There are 27.5 grams of protein per serving.
How much fat is in this recipe?
The recipe contains 32.5 grams of fat per serving.
How many carbohydrates are in each serving?
There are 45 grams of carbohydrates per serving.
How many corn tortillas are needed?
The recipe requires 8 corn tortillas.
How much salsa is needed for the recipe?
You will need 1 cup of ready-to-use salsa.
What kind of oil is recommended for deep frying?
Vegetable oil is recommended for deep frying the fish.
How much beer is required for the batter?
The recipe uses 3/4 cup of beer, plus 2-3 optional extra tablespoons.
How much flour is used in the batter?
The batter requires 3/4 cup of all-purpose flour.
What is the serving suggestion for lime?
Serve the tacos immediately with 8 lime wedges on the side.
How many fish pieces are fried at once?
The fish should be fried in two batches to avoid overcrowding the pan.
How do you ensure the fish stays warm while the rest is cooking?
You can keep the fried fish warm in a low oven if necessary.
How much slaw should be placed on each taco?
Top each tortilla with approximately 1/2 cup of spicy cabbage slaw.
How much sauce goes on each taco?
Drizzle 2 tablespoons of the salsa-mayo mixture over the slaw in each taco.
What tools are needed to fry the fish?
A Dutch oven or a deep skillet along with a slotted spoon is needed.
What beer is suggested as a beverage pairing?
A beer like Pacifico is suggested to accompany these tacos.

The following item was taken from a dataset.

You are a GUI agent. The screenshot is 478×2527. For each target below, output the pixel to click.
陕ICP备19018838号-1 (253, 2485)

Is the batter supposed to be lumpy?
No, the beer, flour, and salt should be whisked until the batter is smooth and lump-free.
How do you apply the batter to the fish?
Use a fork to dip each piece of cod into the batter to ensure it is evenly coated.

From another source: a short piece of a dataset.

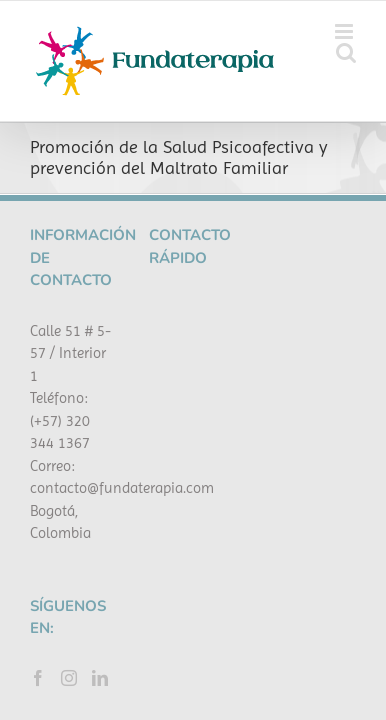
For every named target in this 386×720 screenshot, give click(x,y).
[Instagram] (69, 525)
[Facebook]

What is the texture of the finished fish?
The fish should be tender on the inside and have a light, crispy batter on the outside.
How many ingredients are in this recipe total?
The recipe consists of 10 primary ingredients.
Can I use a different type of fish?
While cod is recommended, other white fish fillets could potentially be used for these Baja-style tacos.